Please reproduce the entries below exactly, starting at the first line and ending with the line that holds "Kiosk: Große Auswahl".

[Opening Data to use section]

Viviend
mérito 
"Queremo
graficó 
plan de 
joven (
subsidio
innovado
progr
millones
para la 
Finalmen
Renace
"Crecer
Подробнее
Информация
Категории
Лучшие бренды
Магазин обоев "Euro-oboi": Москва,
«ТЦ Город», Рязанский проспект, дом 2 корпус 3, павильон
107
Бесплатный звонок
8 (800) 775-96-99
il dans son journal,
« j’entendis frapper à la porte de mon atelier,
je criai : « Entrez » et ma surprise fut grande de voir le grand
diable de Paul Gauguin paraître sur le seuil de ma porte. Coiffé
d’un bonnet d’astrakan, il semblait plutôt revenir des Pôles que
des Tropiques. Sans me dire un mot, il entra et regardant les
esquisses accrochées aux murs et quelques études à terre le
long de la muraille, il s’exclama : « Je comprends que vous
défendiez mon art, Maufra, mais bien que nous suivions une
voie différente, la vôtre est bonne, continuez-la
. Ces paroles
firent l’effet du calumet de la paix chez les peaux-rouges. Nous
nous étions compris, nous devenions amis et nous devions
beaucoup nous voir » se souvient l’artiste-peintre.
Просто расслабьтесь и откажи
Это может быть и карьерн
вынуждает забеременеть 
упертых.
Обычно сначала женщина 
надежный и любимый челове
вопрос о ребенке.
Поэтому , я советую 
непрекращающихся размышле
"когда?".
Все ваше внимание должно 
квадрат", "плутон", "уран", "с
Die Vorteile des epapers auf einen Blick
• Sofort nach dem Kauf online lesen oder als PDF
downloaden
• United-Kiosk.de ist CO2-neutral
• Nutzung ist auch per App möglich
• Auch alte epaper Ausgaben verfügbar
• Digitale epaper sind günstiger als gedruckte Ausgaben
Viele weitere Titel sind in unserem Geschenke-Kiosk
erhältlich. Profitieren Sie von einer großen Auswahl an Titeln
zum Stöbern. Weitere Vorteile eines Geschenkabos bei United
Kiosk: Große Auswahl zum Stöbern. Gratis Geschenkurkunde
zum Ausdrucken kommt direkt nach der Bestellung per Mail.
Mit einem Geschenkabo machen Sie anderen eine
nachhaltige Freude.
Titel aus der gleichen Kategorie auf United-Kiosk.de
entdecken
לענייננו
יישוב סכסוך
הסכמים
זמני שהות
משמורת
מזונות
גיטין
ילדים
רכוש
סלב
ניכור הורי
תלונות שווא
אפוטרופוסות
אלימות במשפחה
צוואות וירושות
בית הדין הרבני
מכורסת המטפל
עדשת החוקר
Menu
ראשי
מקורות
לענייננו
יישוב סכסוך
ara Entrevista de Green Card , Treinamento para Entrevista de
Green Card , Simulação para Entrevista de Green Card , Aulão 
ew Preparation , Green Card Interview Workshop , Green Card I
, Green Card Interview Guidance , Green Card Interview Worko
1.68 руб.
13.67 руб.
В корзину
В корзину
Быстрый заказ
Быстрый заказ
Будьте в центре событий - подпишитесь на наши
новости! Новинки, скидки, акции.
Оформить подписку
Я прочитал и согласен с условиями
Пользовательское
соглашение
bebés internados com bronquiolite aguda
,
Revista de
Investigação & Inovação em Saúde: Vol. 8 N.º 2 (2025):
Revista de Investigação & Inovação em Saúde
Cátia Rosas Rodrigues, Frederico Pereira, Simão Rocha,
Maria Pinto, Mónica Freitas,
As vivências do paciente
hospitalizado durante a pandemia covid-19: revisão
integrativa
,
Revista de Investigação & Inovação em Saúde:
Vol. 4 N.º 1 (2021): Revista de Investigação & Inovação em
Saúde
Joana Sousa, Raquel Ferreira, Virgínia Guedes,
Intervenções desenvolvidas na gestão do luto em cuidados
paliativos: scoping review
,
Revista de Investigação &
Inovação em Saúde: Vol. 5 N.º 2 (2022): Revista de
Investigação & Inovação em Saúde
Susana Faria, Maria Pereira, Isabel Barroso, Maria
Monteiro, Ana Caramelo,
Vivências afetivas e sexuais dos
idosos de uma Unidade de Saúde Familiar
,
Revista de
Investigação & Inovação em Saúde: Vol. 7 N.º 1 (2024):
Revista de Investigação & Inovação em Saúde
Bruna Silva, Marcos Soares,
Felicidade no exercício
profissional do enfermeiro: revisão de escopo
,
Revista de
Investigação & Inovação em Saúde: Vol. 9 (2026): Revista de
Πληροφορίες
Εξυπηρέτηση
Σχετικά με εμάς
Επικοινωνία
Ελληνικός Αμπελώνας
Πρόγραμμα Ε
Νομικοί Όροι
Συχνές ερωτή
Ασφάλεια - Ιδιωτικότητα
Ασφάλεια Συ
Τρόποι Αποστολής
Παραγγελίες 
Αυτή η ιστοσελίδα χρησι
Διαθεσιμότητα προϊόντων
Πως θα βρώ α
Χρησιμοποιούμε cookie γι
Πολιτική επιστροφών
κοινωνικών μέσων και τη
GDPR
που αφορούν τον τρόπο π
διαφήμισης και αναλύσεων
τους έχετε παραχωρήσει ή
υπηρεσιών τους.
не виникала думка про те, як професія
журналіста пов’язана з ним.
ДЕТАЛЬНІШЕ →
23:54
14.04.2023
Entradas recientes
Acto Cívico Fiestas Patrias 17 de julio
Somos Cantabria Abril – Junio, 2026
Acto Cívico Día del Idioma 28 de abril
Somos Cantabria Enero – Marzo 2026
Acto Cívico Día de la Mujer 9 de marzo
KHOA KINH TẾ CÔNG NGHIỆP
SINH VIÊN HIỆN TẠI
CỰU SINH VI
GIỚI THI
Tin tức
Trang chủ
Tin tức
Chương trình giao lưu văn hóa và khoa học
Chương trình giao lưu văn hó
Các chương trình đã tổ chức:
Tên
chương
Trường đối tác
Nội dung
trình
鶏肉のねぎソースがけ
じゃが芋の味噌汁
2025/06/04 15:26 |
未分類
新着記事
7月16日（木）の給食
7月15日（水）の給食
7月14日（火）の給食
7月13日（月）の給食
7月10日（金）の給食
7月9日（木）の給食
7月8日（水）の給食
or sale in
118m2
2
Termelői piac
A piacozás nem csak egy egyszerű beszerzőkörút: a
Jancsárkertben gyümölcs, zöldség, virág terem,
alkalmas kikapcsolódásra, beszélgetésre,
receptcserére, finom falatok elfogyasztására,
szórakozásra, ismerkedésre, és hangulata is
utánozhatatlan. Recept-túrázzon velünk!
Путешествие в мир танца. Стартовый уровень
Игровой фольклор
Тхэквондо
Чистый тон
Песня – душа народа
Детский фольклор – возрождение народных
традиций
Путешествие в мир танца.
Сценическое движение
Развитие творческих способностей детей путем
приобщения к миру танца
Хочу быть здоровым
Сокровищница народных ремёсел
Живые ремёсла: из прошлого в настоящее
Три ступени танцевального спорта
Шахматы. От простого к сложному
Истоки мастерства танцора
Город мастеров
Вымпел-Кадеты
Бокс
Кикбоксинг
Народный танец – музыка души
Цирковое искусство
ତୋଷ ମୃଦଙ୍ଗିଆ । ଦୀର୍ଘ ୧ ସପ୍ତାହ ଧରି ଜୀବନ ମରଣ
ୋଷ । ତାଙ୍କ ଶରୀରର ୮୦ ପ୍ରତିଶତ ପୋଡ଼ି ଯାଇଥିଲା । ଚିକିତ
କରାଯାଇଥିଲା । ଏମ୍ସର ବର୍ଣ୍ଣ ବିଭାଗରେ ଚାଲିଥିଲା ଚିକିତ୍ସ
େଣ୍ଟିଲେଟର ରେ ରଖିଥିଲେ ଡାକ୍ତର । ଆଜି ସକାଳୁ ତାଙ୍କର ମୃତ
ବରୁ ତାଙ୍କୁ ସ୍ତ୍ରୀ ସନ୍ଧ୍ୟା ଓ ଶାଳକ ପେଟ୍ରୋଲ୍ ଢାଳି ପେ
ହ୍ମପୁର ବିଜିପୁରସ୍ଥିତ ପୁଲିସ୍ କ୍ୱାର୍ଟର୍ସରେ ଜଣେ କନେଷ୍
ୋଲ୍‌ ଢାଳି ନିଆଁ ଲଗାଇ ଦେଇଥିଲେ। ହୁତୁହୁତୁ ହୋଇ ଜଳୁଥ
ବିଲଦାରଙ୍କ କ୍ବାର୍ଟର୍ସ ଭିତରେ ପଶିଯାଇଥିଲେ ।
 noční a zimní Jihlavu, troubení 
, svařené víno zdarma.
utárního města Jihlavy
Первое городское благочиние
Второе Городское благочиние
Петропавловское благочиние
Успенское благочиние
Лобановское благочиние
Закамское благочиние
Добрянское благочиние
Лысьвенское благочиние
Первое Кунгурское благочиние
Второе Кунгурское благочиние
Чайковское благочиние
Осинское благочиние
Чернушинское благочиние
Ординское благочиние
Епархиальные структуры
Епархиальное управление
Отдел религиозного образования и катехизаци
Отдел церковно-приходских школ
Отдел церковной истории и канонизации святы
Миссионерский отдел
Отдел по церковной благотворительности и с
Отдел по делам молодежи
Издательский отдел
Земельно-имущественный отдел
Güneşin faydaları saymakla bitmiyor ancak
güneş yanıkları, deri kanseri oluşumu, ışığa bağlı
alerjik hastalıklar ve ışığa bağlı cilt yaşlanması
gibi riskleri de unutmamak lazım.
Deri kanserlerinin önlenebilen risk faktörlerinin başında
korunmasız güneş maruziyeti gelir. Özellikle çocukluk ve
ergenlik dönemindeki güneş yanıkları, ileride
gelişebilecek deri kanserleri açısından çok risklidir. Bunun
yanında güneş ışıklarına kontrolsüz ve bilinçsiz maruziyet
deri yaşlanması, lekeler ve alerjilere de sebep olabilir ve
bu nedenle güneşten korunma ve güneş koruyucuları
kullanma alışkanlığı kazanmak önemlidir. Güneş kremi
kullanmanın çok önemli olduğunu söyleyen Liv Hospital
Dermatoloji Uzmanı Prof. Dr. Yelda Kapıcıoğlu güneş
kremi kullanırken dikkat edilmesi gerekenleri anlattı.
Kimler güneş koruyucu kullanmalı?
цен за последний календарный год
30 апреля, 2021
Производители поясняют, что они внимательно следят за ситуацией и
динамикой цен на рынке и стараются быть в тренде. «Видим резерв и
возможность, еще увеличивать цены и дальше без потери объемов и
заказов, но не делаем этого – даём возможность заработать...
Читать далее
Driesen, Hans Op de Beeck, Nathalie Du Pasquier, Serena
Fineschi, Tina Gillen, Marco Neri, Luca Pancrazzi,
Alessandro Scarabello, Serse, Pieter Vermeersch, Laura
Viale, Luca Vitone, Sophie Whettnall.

[Closing Data to use section]

Exercise response:
Viviend
mérito 
"Queremo
graficó 
plan de 
joven (
subsidio
innovado
progr
millones
para la 
Finalmen
Renace
"Crecer
Подробнее
Информация
Категории
Лучшие бренды
Магазин обоев "Euro-oboi": Москва,
«ТЦ Город», Рязанский проспект, дом 2 корпус 3, павильон
107
Бесплатный звонок
8 (800) 775-96-99
il dans son journal,
« j’entendis frapper à la porte de mon atelier,
je criai : « Entrez » et ma surprise fut grande de voir le grand
diable de Paul Gauguin paraître sur le seuil de ma porte. Coiffé
d’un bonnet d’astrakan, il semblait plutôt revenir des Pôles que
des Tropiques. Sans me dire un mot, il entra et regardant les
esquisses accrochées aux murs et quelques études à terre le
long de la muraille, il s’exclama : « Je comprends que vous
défendiez mon art, Maufra, mais bien que nous suivions une
voie différente, la vôtre est bonne, continuez-la
. Ces paroles
firent l’effet du calumet de la paix chez les peaux-rouges. Nous
nous étions compris, nous devenions amis et nous devions
beaucoup nous voir » se souvient l’artiste-peintre.
Просто расслабьтесь и откажи
Это может быть и карьерн
вынуждает забеременеть 
упертых.
Обычно сначала женщина 
надежный и любимый челове
вопрос о ребенке.
Поэтому , я советую 
непрекращающихся размышле
"когда?".
Все ваше внимание должно 
квадрат", "плутон", "уран", "с
Die Vorteile des epapers auf einen Blick
• Sofort nach dem Kauf online lesen oder als PDF
downloaden
• United-Kiosk.de ist CO2-neutral
• Nutzung ist auch per App möglich
• Auch alte epaper Ausgaben verfügbar
• Digitale epaper sind günstiger als gedruckte Ausgaben
Viele weitere Titel sind in unserem Geschenke-Kiosk
erhältlich. Profitieren Sie von einer großen Auswahl an Titeln
zum Stöbern. Weitere Vorteile eines Geschenkabos bei United
Kiosk: Große Auswahl zum Stöbern. Gratis Geschenkurkunde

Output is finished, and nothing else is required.